Tumulto e ausências marcam audiência sobre tratamento a homossexuais

Ânimos exaltados e tumulto. Esse foi o clima da audiência pública marcada para discutir projeto de lei do deputado João Campos (PSDB-GO), nesta quinta-feira (28), que pretende rever uma resolução do Conselho Federal de Psicologia (CFP) que proíbe que psicólogos emitam opiniões públicas ou tratem a homossexualidade como um transtorno.

O Conselho Federal de Psicologia (CFP) se recusou a participar da audiência pública e discutir se psicólogos podem ou não tratar pacientes gays que queiram reverter sua orientação sexual. O CFP afirmou, em manifestação por escrito distribuída na audiência, que sua ausência se deveu à forma, segundo eles, “antidemocrática” de condução do debate, afirmando que a maioria dos convidados a participar da mesa eram favoráveis à suspensão da resolução.

A Organização Mundial de Saúde (OMS) também não compareceu à audiência, e não mandou manifestação. “O convidado, ao se negar a comparecer, contribui para que não se estabeleça o contraditório. Quando se estabelece um espaço democrático para a discussão, fogem”, afirmou o deputado João Campos.

Durante a audiência, defensores da proposta argumentaram que a resolução é discriminatória, já que não permite que uma pessoa que queira tratar a homossexualidade busque ajuda de um profissional.

"Profissional que insistir em tratar homossexualidade sofrerá processo", afirmou presidente do CFP

“Um dos princípios básicos da ética médica é a autonomia do paciente, ele tem direito de buscar o profissional que quiser. A resolução veda que o psicólogo atenda o homossexual que queira se tratar – é como se o paciente homossexual fosse um cidadão menor. Pode ser que ele seja assim em função de violência na infância, confusões… mas ele não pode buscar tratamento”, afirmou Campos.

Já os parlamentares e manifestantes pró-resolução afirmaram que oferecer tratamento para orientação sexual é uma atitude preconceituosa. “No limiar da questão do que é tratar de alguma coisa, temos que tomar muito cuidado para não virar uma ação de discriminação. É uma questão de direitos humanos e de escolha democrática”, afirmou o deputado Ivan Valente (PSOL-SP).

Tumulto

A audiência foi marcada por intensos debates e tumulto entre os parlamentares, a psicóloga Marisa Lobo (que é alvo do Conselho Regional de Psicologia do Paraná por, segundo o órgão, associar psicologia e religião nas redes sociais) e manifestantes pró e contra a proposta.

A psicóloga, que é evangélica, afirmou ser vítima de perseguição ideológica e “cristofobia”. “Ser cristão não significa que somos alienados, ignorantes”. Ela se manifestou após os deputados Jean Wyllys (PSOL-RJ) e Erika Kokay (PT-DF) deixarem a sala por considerarem que o assunto não poderia ser debatido pela Câmara. “Eles não querem debate.
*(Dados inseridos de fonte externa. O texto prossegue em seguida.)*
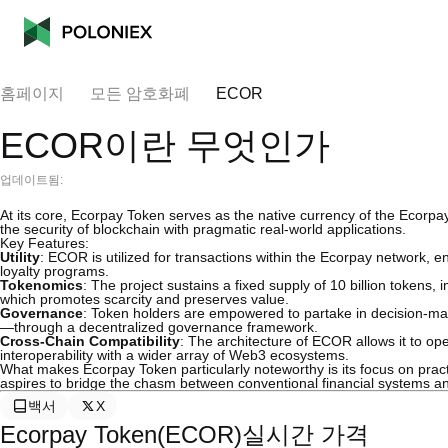
홈페이지
모든 암호화폐
ECOR
ECOR이란 무엇인가
업데이트됨:
At its core, Ecorpay Token serves as the native currency of the Ecorpa
the security of blockchain with pragmatic real-world applications.
Key Features:
Utility
: ECOR is utilized for transactions within the Ecorpay network
loyalty programs.
Tokenomics
: The project sustains a fixed supply of 10 billion tokens
which promotes scarcity and preserves value.
Governance
: Token holders are empowered to partake in decision-ma
—through a decentralized governance framework.
Cross-Chain Compatibility
: The architecture of ECOR allows it to op
interoperability with a wider array of Web3 ecosystems.
What makes Ecorpay Token particularly noteworthy is its focus on pract
aspires to bridge the chasm between conventional financial systems an
백서
X
Ecorpay Token(ECOR)실시간 가격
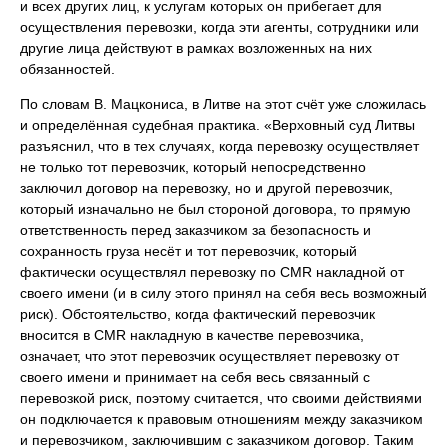
и всех других лиц, к услугам которых он прибегает для
осуществления перевозки, когда эти агенты, сотрудники или
другие лица действуют в рамках возложенных на них
обязанностей.
По словам В. Мацкониса, в Литве на этот счёт уже сложилась
и определённая судебная практика. «Верховный суд Литвы
разъяснил, что в тех случаях, когда перевозку осуществляет
не только тот перевозчик, который непосредственно
заключил договор на перевозку, но и другой перевозчик,
который изначально не был стороной договора, то прямую
ответственность перед заказчиком за безопасность и
сохранность груза несёт и тот перевозчик, который
фактически осуществлял перевозку по CMR накладной от
своего имени (и в силу этого принял на себя весь возможный
риск). Обстоятельство, когда фактический перевозчик
вносится в CMR накладную в качестве перевозчика,
означает, что этот перевозчик осуществляет перевозку от
своего имени и принимает на себя весь связанный с
перевозкой риск, поэтому считается, что своими действиями
он подключается к правовым отношениям между заказчиком
и перевозчиком, заключившим с заказчиком договор. Таким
Chegam, dão show e vão embora”, afirmou Marisa.

O deputado Jair Bolsonaro (PP-RJ), que foi chamado por presentes de “idiota”, criticou aos gritos o governo federal por projetos como a “cartilha gay”, do Ministério da Educação. “São covardes que emboscam crianças nas escolas. Por que o Haddad não decola em São Paulo? Porque é o pai do kit gay!”, afirmou. Ele não chegou a comentar a resolução.

Outro momento crítico aconteceu quando o presidente da mesa, deputado Roberto de Lucena (PV-SP), que é pastor, mandou que fossem retirados da sala cartazes com os dizeres “Marisa Lobo, cure minha heterossexualidade”. Parte do público também foi retirada quando o manifesto do CFP começou a ser lido em coro.

‘É proibido oferecer cura da homossexualidade’

Em uma breve entrevista ao site da Folha, o presidente do CFP, Humberto Verona, disse que o profissional que insistir em tratar homossexualidade sofrerá processo ético.

Segundo Humberto Verona, a resolução está dentro do poder regulamentar do CFP, pois é da “competência do conselho fazer toda a regulamentação da profissão no Brasil”. “É proibido oferecer cura da homossexualidade”, diz presidente do CFP.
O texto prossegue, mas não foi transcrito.